The result should be the lines from the one that contains "Focusing Techniques" to the final line of the entries below, copied exactly and with no pictures.

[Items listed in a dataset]
============================================================

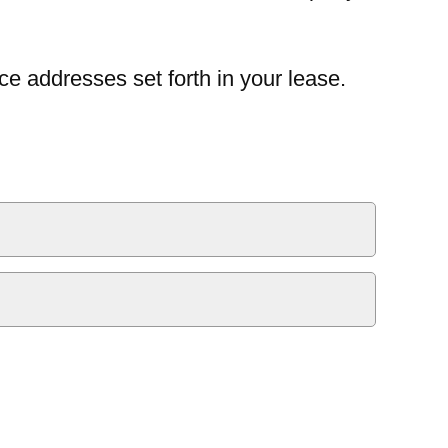
ce addresses set forth in your lease.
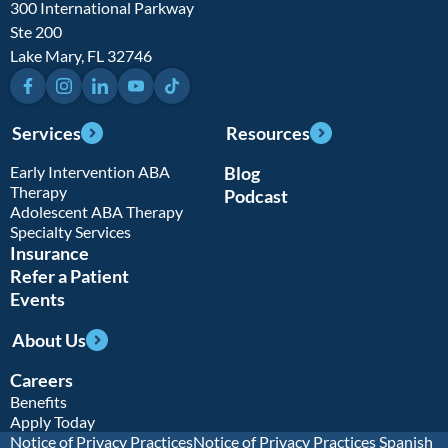
300 International Parkway
Ste 200
Lake Mary, FL 32746
Facebook
Instagram
LinkedIn
YouTube
TikTok
Services
Resources
Early Intervention ABA
Blog
Therapy
Podcast
Adolescent ABA Therapy
Specialty Services
Insurance
Refer a Patient
Events
About Us
Careers
Benefits
Apply Today
Notice of Privacy Practices
Notice of Privacy Practices Spanish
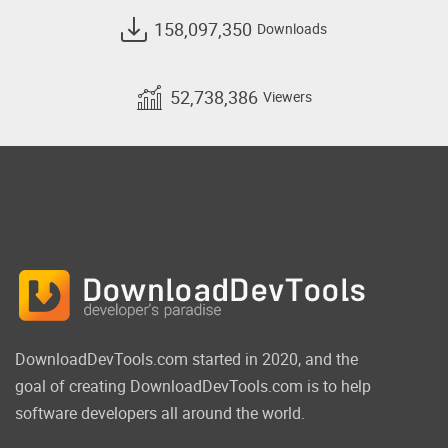
158,097,350
Downloads
52,738,386
Viewers
DownloadDevTools.com started in 2020, and the
goal of creating DownloadDevTools.com is to help
software developers all around the world.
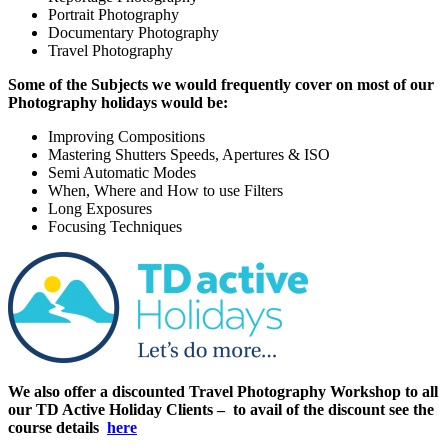
Portrait Photography
Documentary Photography
Travel Photography
Some of the Subjects we would frequently cover on most of our
Photography holidays would be:
Improving Compositions
Mastering Shutters Speeds, Apertures & ISO
Semi Automatic Modes
When, Where and How to use Filters
Long Exposures
Focusing Techniques
We also offer a discounted Travel Photography Workshop to all
our TD Active Holiday Clients – to avail of the discount see the
course details
here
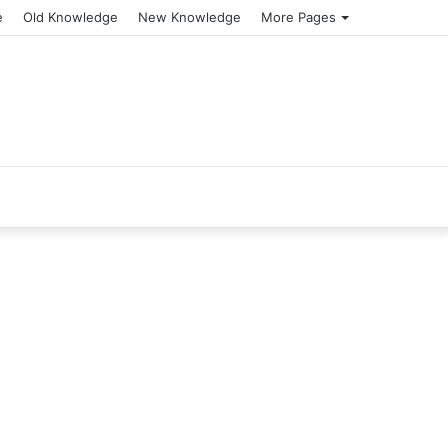
e
Old Knowledge
New Knowledge
More Pages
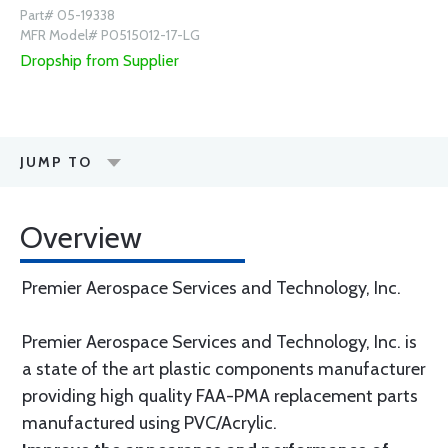
Part# 05-19338
MFR Model# P0515012-17-LG
Dropship from Supplier
JUMP TO
Overview
Premier Aerospace Services and Technology, Inc.
Premier Aerospace Services and Technology, Inc. is
a state of the art plastic components manufacturer
providing high quality FAA-PMA replacement parts
manufactured using PVC/Acrylic.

============================================================

#### [YOUR SOLUTION]
Focusing Techniques
We also offer a discounted Travel Photography Workshop to all
our TD Active Holiday Clients – to avail of the discount see the
course details
here
e
Old Knowledge
New Knowledge
More Pages
Part# 05-19338
MFR Model# P0515012-17-LG
Dropship from Supplier
JUMP TO
Overview
Premier Aerospace Services and Technology, Inc.
Premier Aerospace Services and Technology, Inc. is
a state of the art plastic components manufacturer
providing high quality FAA-PMA replacement parts
manufactured using PVC/Acrylic.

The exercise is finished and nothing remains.